Key words: Congenital dermal sinus Foot deformity Insensate foot Non-healing ulcer

Sunil V. Kari, Dr, MS, General Surgery, Sou. Mandakini Memorial Clinic, A unit of Mandakini Medi Engg Health Pvt Ltd, Bhagya plaza, NCM, Hubballi, India;

Vilasavati SS. Kanthi, Dr. MBBS, DCH, Sou. Mandakini Memorial Clinic, A unit of Mandakini Medi Engg Health Pvt Ltd, Bhagya plaza, NCM, Hubballi, India.

      Congenital dermal sinuses are a distinctive form of occult dysraphism where patients present with neurological compression, tethering, or meningitis, with an incidence of 1/1500 births (Chatterjee et al, 2020; Venkataramana, 2011). Though certain congenital presentations could initially be subtle, they may have a substantial impact on ambulation. Lower extremity abnormalities are at the front line of such complications. Increased uneven plantar pressure distribution, owing to such deformities, raises the patients’ risk for ulcerations. An open wound is a chief risk factor in the development of osteomyelitis (Anaya et al, 2017).

      Children with spina bifida have been reported to have an increased risk of neuropathic foot ulcers (Ebid et al, 2013). Foot and ankle deformities not only result in difficult ambulation and difficult bracing and shoe wear, but also affect cosmetic appearance. They can also result in skin irritation on account of abnormal loading leading to pressure ulcers, and is a primary factor affecting the quality of life in spina bifida sequelae patients.

      Methodical physical examination and scientific evaluation are key factors in preparing an appropriate customised surgical treatment plan. In cases of foot and ankle deformity with sensory disorders, the pressure on the weight bearing area is without pain, making the ulcer difficult to heal (Zang et al, 2020). Treating such deformities with complete surgical excision is the current standard of care and is associated with excellent outcomes, predominantly when undertaken at an early stage in the patients’ life (Tubbs et al, 2019).

      Here we present a rare case of a young child presenting with chronic foot deformity, secondary to neurological disorders.
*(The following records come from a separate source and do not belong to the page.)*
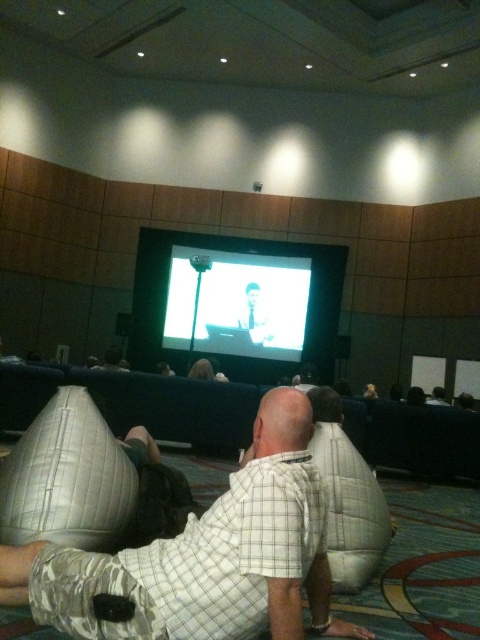 Question: Where is white checkered shirt at center located in relation to light brown suit at center in the image?

Choices:
 (A) above
 (B) below

Answer: (B)

Question: Considering the real-world distances, which object is closest to the matte white screen at center?

Choices:
 (A) light brown suit at center
 (B) white checkered shirt at center

Answer: (A)

Question: Which object is closer to the camera taking this photo?

Choices:
 (A) light brown suit at center
 (B) white checkered shirt at center

Answer: (B)

Question: Is white checkered shirt at center above matte white screen at center?

Choices:
 (A) yes
 (B) no

Answer: (B)

Question: Which point is farther to the camera?

Choices:
 (A) (264, 326)
 (B) (213, 291)

Answer: (B)

Question: Does matte white screen at center appear on the right side of light brown suit at center?

Choices:
 (A) no
 (B) yes

Answer: (A)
Such cases, though frequently observed in adults, are seldom noted in the early years. To our knowledge this is a first-of-its-kind case reported in India; the rarity of such a combination of conditions in children inspired us to publish this case. We believe that early diagnosis and treatment of such patients may assist healthcare professionals in the management of such conditions, allowing a better prognosis for this young population.

Case presentation

      A 12-year-old boy presented to the outpatient department of our clinic with a deformed right foot, swelling in the right foot and leg and multiple chronic non-healing plantar ulcers. Patient history revealed presence of two chronic non-healing plantar ulcers of >6 years duration following a right great toe amputation.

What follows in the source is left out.